YOUR INSTRUCTIONS>
Every line of the records that contains "Mental" should be tallied, and only the resulting number returned.

Stored data:

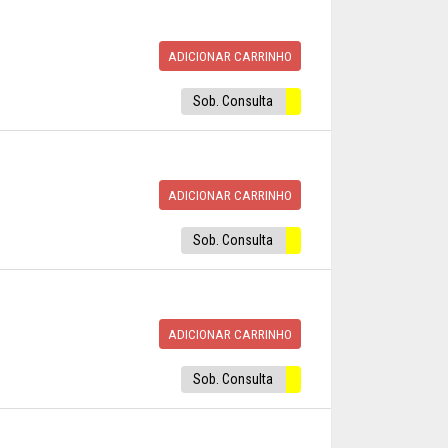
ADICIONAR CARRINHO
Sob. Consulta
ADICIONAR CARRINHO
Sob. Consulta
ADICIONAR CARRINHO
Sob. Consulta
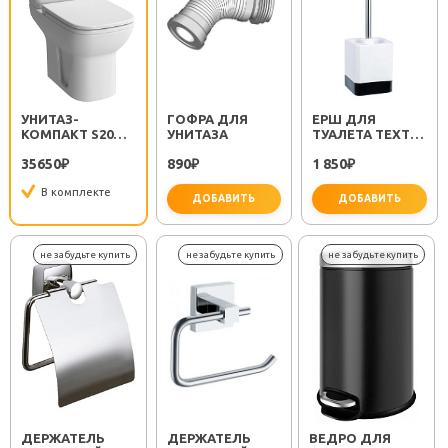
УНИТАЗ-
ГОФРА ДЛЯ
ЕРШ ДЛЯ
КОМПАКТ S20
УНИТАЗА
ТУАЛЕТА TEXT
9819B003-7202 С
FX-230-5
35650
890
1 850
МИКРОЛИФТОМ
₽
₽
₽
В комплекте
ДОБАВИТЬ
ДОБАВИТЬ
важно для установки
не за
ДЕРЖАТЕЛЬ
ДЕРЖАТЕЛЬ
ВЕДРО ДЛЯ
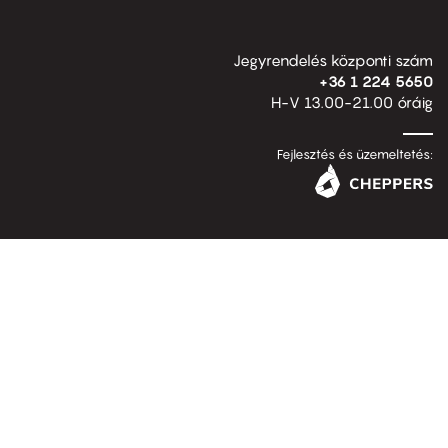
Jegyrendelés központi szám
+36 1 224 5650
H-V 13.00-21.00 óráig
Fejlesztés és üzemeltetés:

* * *

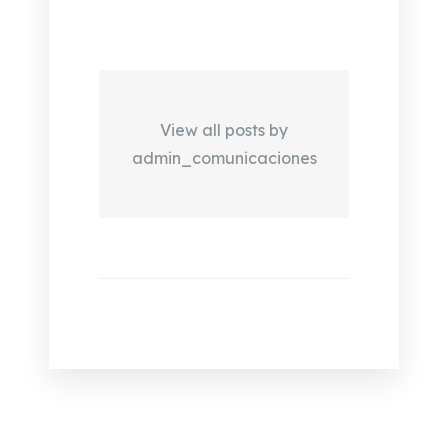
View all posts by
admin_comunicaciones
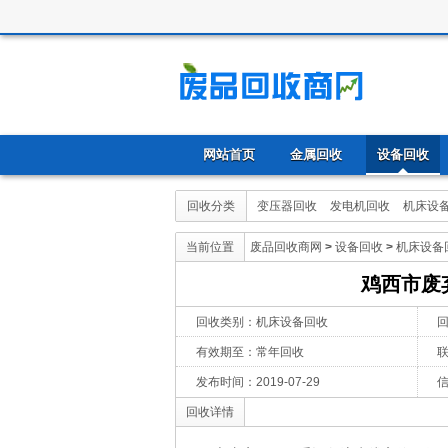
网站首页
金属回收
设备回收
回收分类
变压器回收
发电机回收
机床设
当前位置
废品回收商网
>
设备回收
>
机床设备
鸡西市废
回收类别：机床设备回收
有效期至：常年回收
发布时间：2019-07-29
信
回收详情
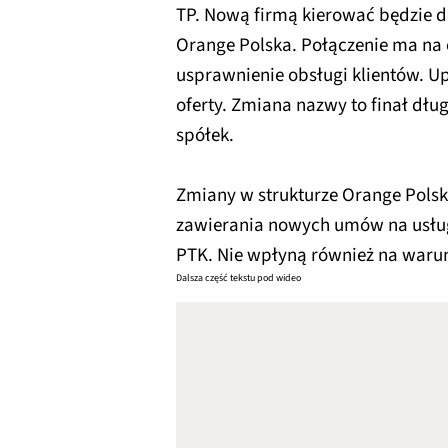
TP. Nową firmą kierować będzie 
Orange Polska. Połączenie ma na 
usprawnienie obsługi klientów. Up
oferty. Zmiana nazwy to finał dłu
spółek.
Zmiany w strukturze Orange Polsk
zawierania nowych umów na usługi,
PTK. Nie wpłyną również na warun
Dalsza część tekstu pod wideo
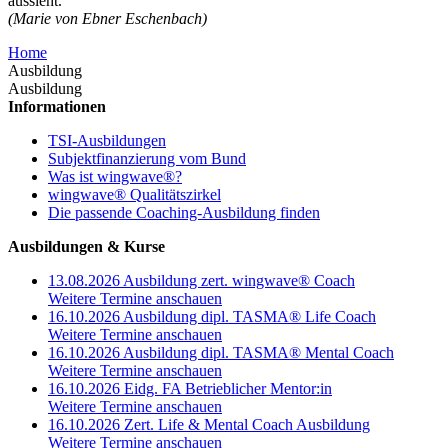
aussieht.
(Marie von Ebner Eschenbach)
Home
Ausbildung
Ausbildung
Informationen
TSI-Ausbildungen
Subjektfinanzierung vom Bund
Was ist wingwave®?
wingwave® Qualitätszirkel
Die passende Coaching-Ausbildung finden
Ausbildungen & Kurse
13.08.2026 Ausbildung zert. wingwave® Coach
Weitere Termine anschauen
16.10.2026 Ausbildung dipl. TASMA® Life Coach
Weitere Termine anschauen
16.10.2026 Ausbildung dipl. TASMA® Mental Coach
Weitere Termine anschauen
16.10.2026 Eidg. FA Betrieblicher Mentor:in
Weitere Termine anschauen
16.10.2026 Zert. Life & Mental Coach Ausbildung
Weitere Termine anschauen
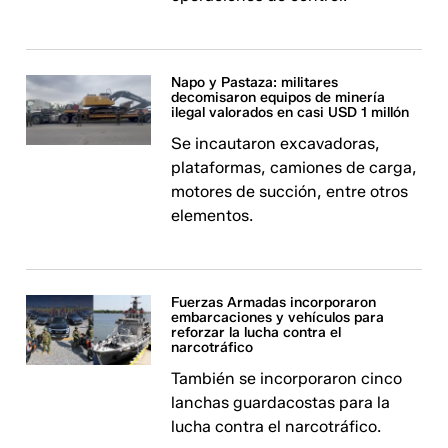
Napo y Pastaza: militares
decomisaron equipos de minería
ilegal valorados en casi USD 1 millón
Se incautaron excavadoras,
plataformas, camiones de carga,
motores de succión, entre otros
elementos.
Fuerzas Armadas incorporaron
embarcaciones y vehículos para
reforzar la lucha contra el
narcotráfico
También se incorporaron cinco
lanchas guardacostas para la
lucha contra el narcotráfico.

==

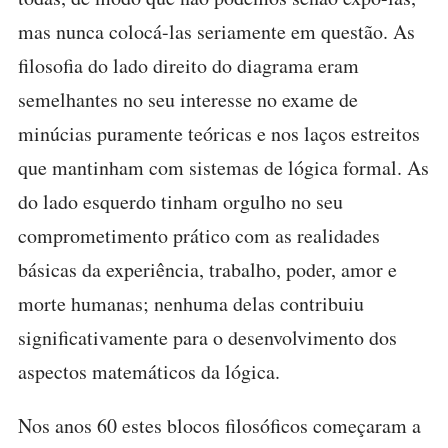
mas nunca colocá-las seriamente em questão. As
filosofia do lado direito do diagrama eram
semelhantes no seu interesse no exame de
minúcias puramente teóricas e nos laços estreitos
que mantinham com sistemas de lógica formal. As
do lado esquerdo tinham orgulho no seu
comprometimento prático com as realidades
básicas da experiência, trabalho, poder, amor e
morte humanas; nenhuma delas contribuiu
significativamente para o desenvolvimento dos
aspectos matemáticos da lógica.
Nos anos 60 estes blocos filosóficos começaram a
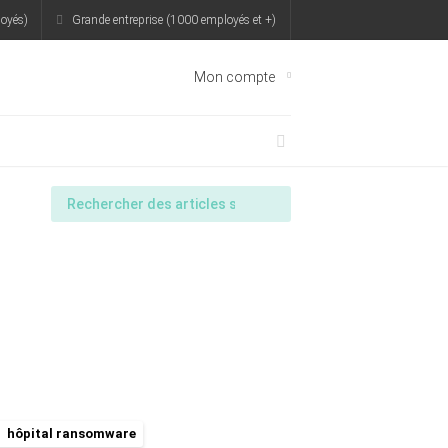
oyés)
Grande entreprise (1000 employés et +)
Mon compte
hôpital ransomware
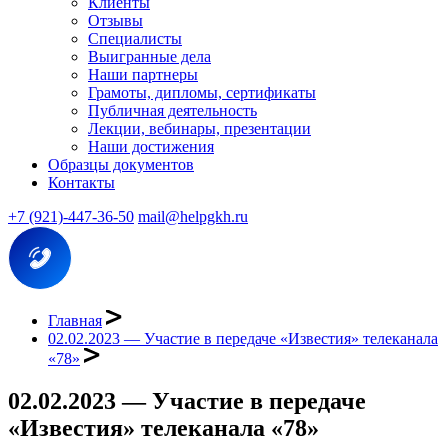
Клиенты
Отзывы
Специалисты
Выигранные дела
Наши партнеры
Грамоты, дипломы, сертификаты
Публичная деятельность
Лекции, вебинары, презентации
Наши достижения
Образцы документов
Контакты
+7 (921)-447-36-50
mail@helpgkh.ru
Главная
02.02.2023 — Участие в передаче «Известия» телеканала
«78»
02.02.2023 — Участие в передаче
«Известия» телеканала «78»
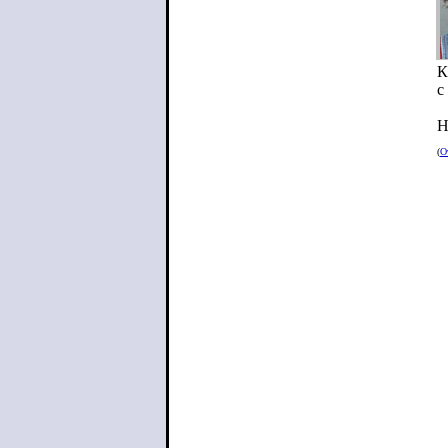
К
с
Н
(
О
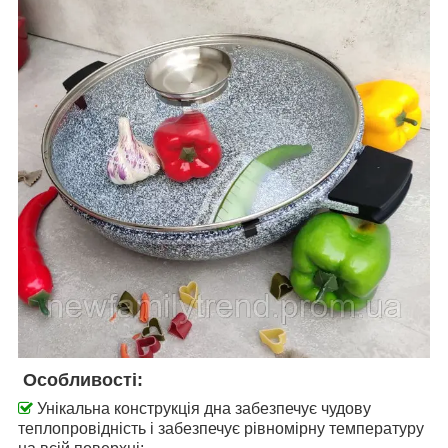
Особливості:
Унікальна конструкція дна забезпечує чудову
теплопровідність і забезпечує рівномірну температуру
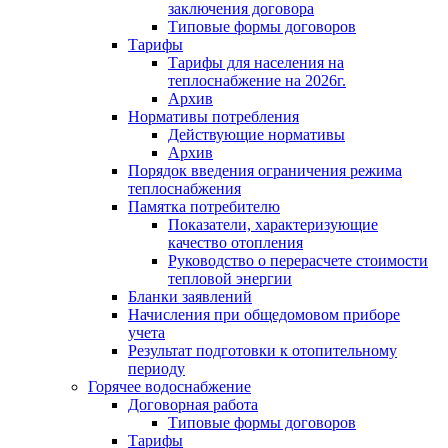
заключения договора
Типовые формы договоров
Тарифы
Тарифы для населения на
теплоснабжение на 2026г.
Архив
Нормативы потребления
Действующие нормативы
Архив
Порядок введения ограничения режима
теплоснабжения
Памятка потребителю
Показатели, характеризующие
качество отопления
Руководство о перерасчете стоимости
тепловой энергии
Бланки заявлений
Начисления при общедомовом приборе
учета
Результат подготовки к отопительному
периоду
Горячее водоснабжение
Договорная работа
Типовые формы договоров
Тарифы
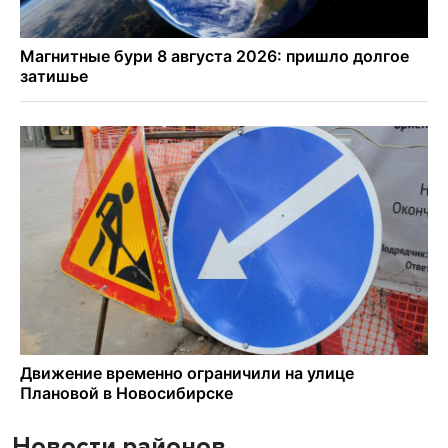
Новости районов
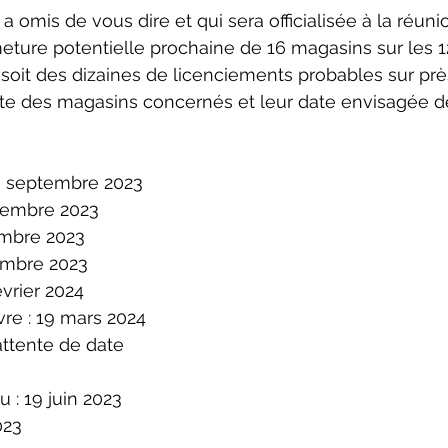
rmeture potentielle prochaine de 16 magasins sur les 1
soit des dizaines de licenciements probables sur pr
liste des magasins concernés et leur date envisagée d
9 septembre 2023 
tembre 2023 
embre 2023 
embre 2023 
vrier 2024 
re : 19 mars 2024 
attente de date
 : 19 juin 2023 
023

RESULT OF THIS TASK>
2